As lucrative as selling insurance was, it did not help Gilbert divorce himself from a desire to be involved with baseball. Then one day in 1980, Bobby Brett, older brother of Hall of Fame third baseman George Brett, approached his longtime friend Gilbert and asked for help. Bobby handled George’s finances, but he didn’t get along with Ewing Kauffman, who was then the owner of the Royals, so he asked Gilbert to negotiate a contract for Brett.

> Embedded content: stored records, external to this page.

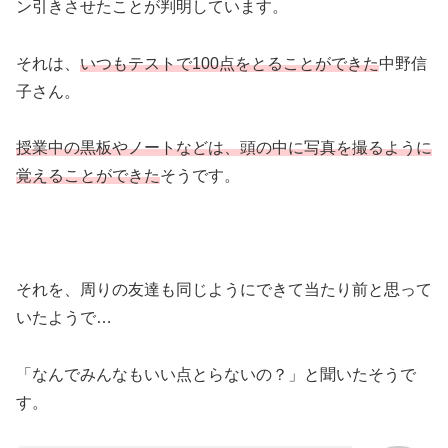
ン引きさせたことが判明しています。
それは、
いつもテストで100点をとることができた
中野信
子さん。
授業中の黒板やノートなどは、頭の中に写真を撮るように
覚えることができた
そうです。
それを、周りの友達も同じようにできて当たり前と思って
いたようで…
「なんでみんなもいい点とらないの？」と聞いたそうで
す。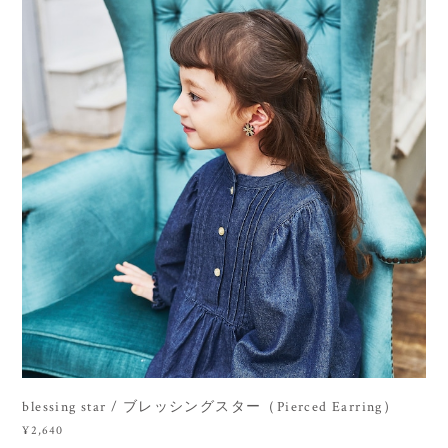
blessing star / ブレッシングスター（Pierced Earring）
¥2,640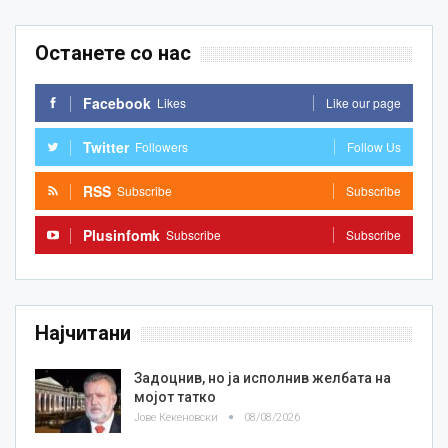
Останете со нас
Facebook
Likes
Like our page
Twitter
Followers
Follow Us
RSS
Subscribe
Subscribe
Plusinfomk
Subscribe
Subscribe
Најчитани
Задоцнив, но ја исполнив желбата на
мојот татко
Јове Кекеновски
08/08/2026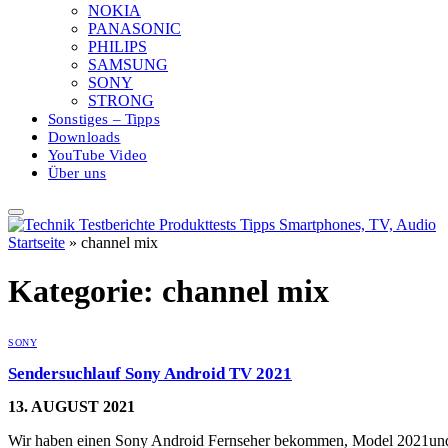
NOKIA
PANASONIC
PHILIPS
SAMSUNG
SONY
STRONG
Sonstiges – Tipps
Downloads
YouTube Video
Über uns
Startseite
»
channel mix
Kategorie:
channel mix
SONY
Sendersuchlauf Sony Android TV 2021
13. AUGUST 2021
Wir haben einen Sony Android Fernseher bekommen, Model 2021und 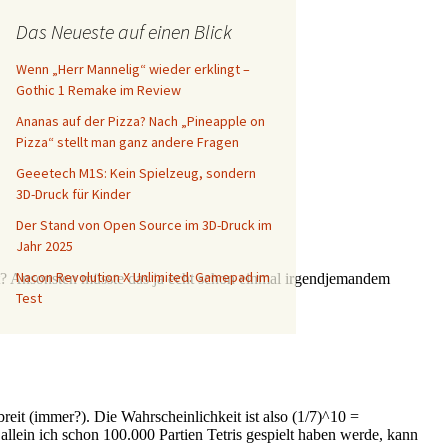
Das Neueste auf einen Blick
Wenn „Herr Mannelig“ wieder erklingt –
Gothic 1 Remake im Review
Ananas auf der Pizza? Nach „Pineapple on
Pizza“ stellt man ganz andere Fragen
Geeetech M1S: Kein Spielzeug, sondern
3D-Druck für Kinder
Der Stand von Open Source im 3D-Druck im
Jahr 2025
Nacon Revolution X Unlimited: Gamepad im
Test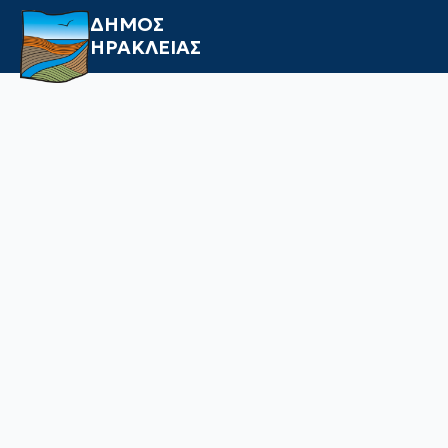
ΔΗΜΟΣ
ΗΡΑΚΛΕΙΑΣ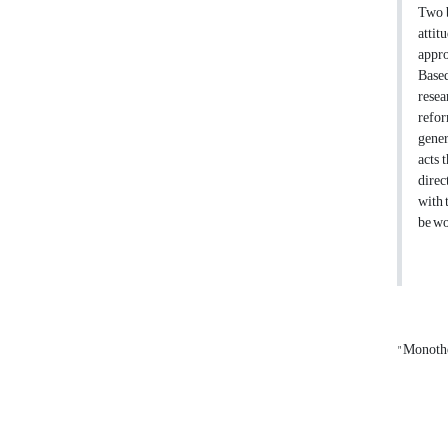
Two b
attit
appro
Based
resea
refor
gener
acts 
direc
with 
be wo
"Monothe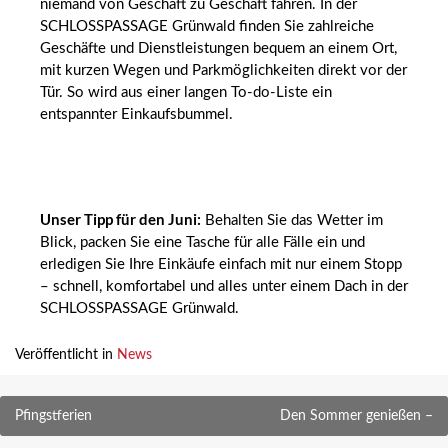
niemand von Geschäft zu Geschäft fahren. In der
SCHLOSSPASSAGE Grünwald finden Sie zahlreiche
Geschäfte und Dienstleistungen bequem an einem Ort,
mit kurzen Wegen und Parkmöglichkeiten direkt vor der
Tür. So wird aus einer langen To-do-Liste ein
entspannter Einkaufsbummel.
Unser Tipp für den Juni:
Behalten Sie das Wetter im
Blick, packen Sie eine Tasche für alle Fälle ein und
erledigen Sie Ihre Einkäufe einfach mit nur einem Stopp
– schnell, komfortabel und alles unter einem Dach in der
SCHLOSSPASSAGE Grünwald.
Veröffentlicht in
News
Beitragsnavigation
Pfingstferien
Den Sommer genießen –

A door had opened for Gilbert, and he didn’t hesitate. He built an agency that included among its clients Brett, Bret Saberhagen, Barry Bonds, Rickey Henderson, Curt Schilling and Jose Canseco.
By the turn of the century, however, Gilbert decided to return to his insurance business, and in November 2000, Reinsdorf hired him to help in contract negotiations and consult on baseball issues.
It gives him an excuse to be at Dodger Stadium for virtually every game, and to slip over to watch the Angels in Anaheim.
Now, however, Gilbert is looking to be more actively involved. He wants to be an owner.
The Rangers perked his interest, but he was no match for the package put together by Ryan and his investors.
Now, with the foundation of his group from his bid in Texas and the addition of Southern California investors, Gilbert is ready to make another run at ownership, with the Dodgers.